Despite not being really one for Hallmark holidays (Valentine’s Day just isn’t enough to excite me in a dreary, grey February) I think it’s sweet we get to be publicly reminded to thank our parents (why isn’t there Parents Day?). It’s true, without them none of us would be here so in a way we’re all celebrating ourselves as well. Sweet, I say.

 

Then yesterday I found out that in the US, May 9 is Lost Sock Memorial Day (I sincerely hope for just a minority of people). This got me wondering. I’ve heard of Teacher’s Day, Grandparents’ Day. Secretary’s Day, and Boss’s Day but why do these days exist?

 

The cynics will say, “Well it’s another way for companies to get consumers to buy more to mark a made-up, non traditional, secular event. Duh!” Yes, but why do people buy these cards to give to their children’s teachers or to their boss? Unlike Valentine’s Day where it may be relationship suicide not to acknowledge it (depending on your partner’s attitudes) these C-list occasions aren’t so mainstream that a person could feel guilty for not offering a token gift.

 

Everybody has a moment where they want to express thanks. Gratefulness and gratitude are emotions no one should be embarrassed about.

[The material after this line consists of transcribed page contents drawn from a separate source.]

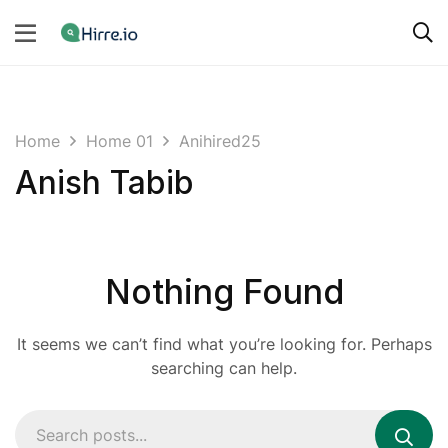
Home
Home 01
Anihired25
Anish Tabib
Nothing Found
It seems we can’t find what you’re looking for. Perhaps
searching can help.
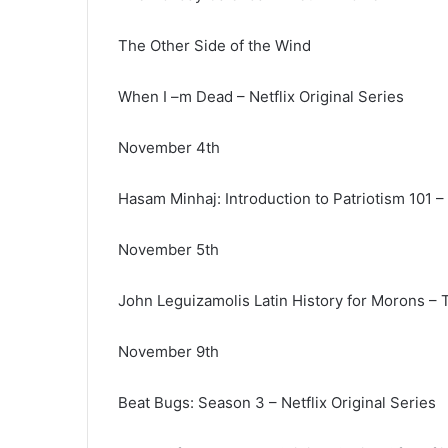
The Other Side of the Wind
When I –m Dead – Netflix Original Series
November 4th
Hasam Minhaj: Introduction to Patriotism 101 – 
November 5th
John Leguizamolis Latin History for Morons – T
November 9th
Beat Bugs: Season 3 – Netflix Original Series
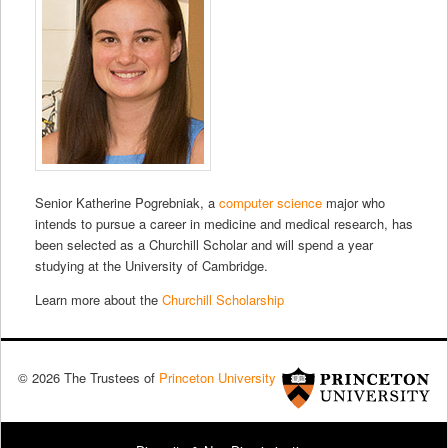
Senior Katherine Pogrebniak, a
computer science
major who
intends to pursue a career in medicine and medical research, has
been selected as a Churchill Scholar and will spend a year
studying at the University of Cambridge.
Learn more about the
Churchill Scholarship
© 2026 The Trustees of
Princeton University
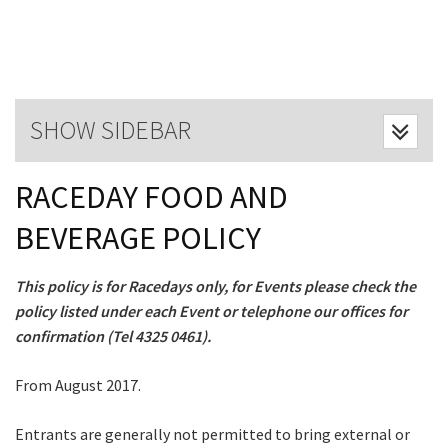
Last Name:
Email:*
SHOW SIDEBAR
Message:*
RACEDAY FOOD AND
BEVERAGE POLICY
This policy is for Racedays only, for Events please check the
policy listed under each Event or telephone our offices for
confirmation (Tel 4325 0461).
From August 2017.
CLOSE
Entrants are generally not permitted to bring external or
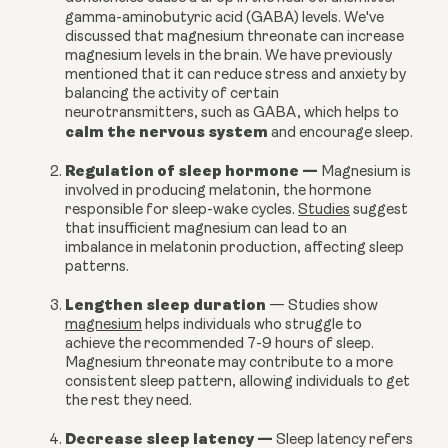
gamma-aminobutyric acid (GABA) levels.
We've
discussed that magnesium threonate can increase
magnesium levels in the brain. We have previously
mentioned that it can reduce stress and anxiety by
balancing the activity of certain
neurotransmitters, such as GABA, which helps to
calm the nervous system
and encourage sleep.
Regulation of sleep hormone
—
Magnesium is
involved in producing melatonin, the hormone
responsible for sleep-wake cycles.
Studies
suggest
that insufficient magnesium can lead to an
imbalance in melatonin production, affecting sleep
patterns.
Lengthen sleep duration
—
Studies show
magnesium
helps individuals who struggle to
achieve the recommended 7-9 hours of sleep.
Magnesium threonate may contribute to a more
consistent sleep pattern, allowing individuals to get
the rest they need.
Decrease sleep latency
—
Sleep latency refers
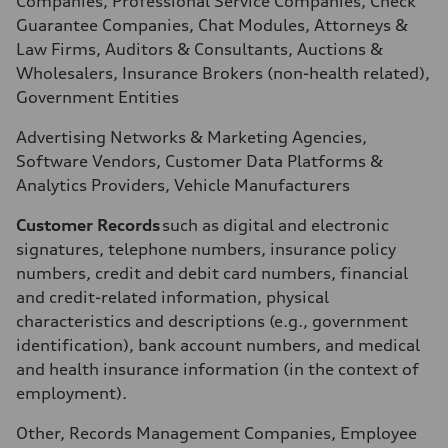
Companies, Professional Service Companies, Check
Guarantee Companies, Chat Modules, Attorneys &
Law Firms, Auditors & Consultants, Auctions &
Wholesalers, Insurance Brokers (non-health related),
Government Entities
Advertising Networks & Marketing Agencies,
Software Vendors, Customer Data Platforms &
Analytics Providers, Vehicle Manufacturers
Customer Records
such as digital and electronic
signatures, telephone numbers, insurance policy
numbers, credit and debit card numbers, financial
and credit-related information, physical
characteristics and descriptions (e.g., government
identification), bank account numbers, and medical
and health insurance information (in the context of
employment).
Other, Records Management Companies, Employee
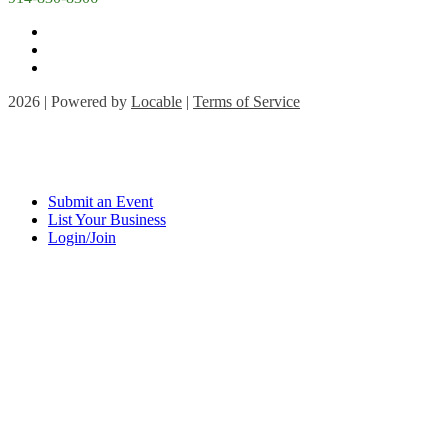
2026 | Powered by
Locable
|
Terms of Service
Submit an Event
List Your Business
Login/Join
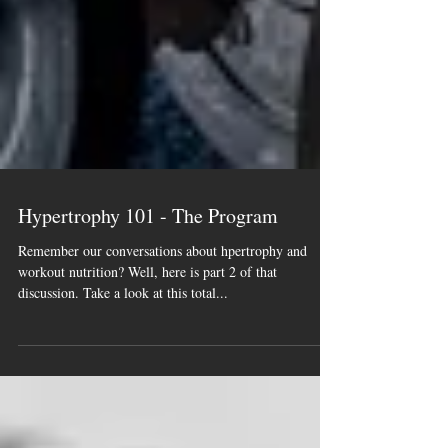
Hypertrophy 101 - The Program
Remember our conversations about hpertrophy and
workout nutrition? Well, here is part 2 of that
discussion. Take a look at this total...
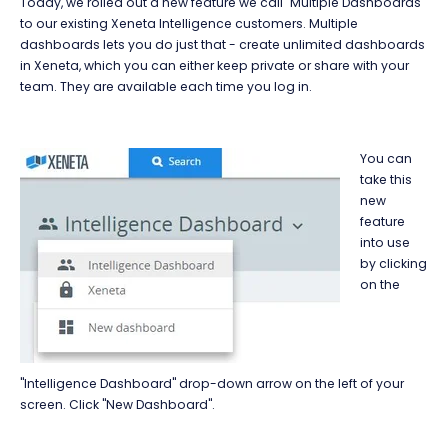
Today, we rolled out a new feature we call "Multiple Dashboards"
to our existing Xeneta Intelligence customers. Multiple
dashboards lets you do just that - create unlimited dashboards
in Xeneta, which you can either keep private or share with your
team. They are available each time you log in.
You can
take this
new
feature
into use
by clicking
on the
"Intelligence Dashboard" drop-down arrow on the left of your
screen. Click "New Dashboard".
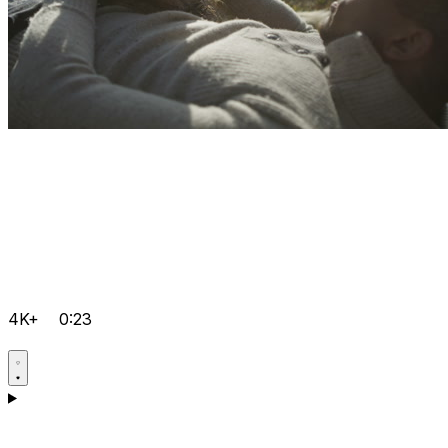
4K+
0:23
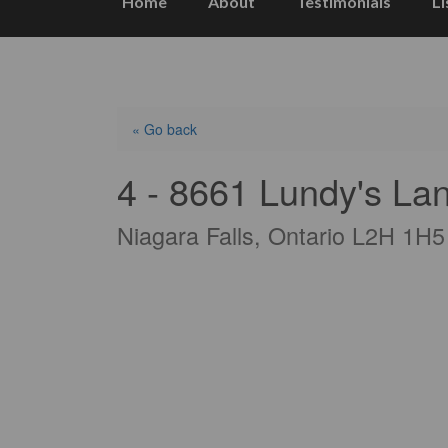
Home
About
Testimonials
Li
« Go back
4 - 8661 Lundy's La
Niagara Falls, Ontario L2H 1H5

Studies have suggested that being grateful is good for your health and wellbeing, by experiencing less depression and stress (or symptoms associated with it like headaches and stomach problems). A recent series of studies has shown that the recipient of your thanks can benefit as well. I say thank you to the little boy who held the door open for me at the juice bar; to the suited man who let me get off the train first; to the bespectacled lady handing me the receipt; to the Northern voice returning my call.

 

It’s quite easy to thank people in the general outside world, but what about the person educating your child, whose influence will significantly mould him/her in ways unfathomable? Or what about your colleague who shares the ups and downs of your working day, in ways your friends never could? Or your superior (at work, in religion) who you go to for advice and lectures you for your own good?

 

Imagine if all those cheesy card shop cards were just replaced with a nice scripted “thank you”.

Thank you for putting me through college.

Thank you for using your spare time to help me build that website.

Thank you for being so supportive while I chase our dream.

Thank you for emailing me that Youtube link because you know I like silly cats.

Thank you for reading this.

 

And thank you for never making me celebrate Lost Sock Memorial Day.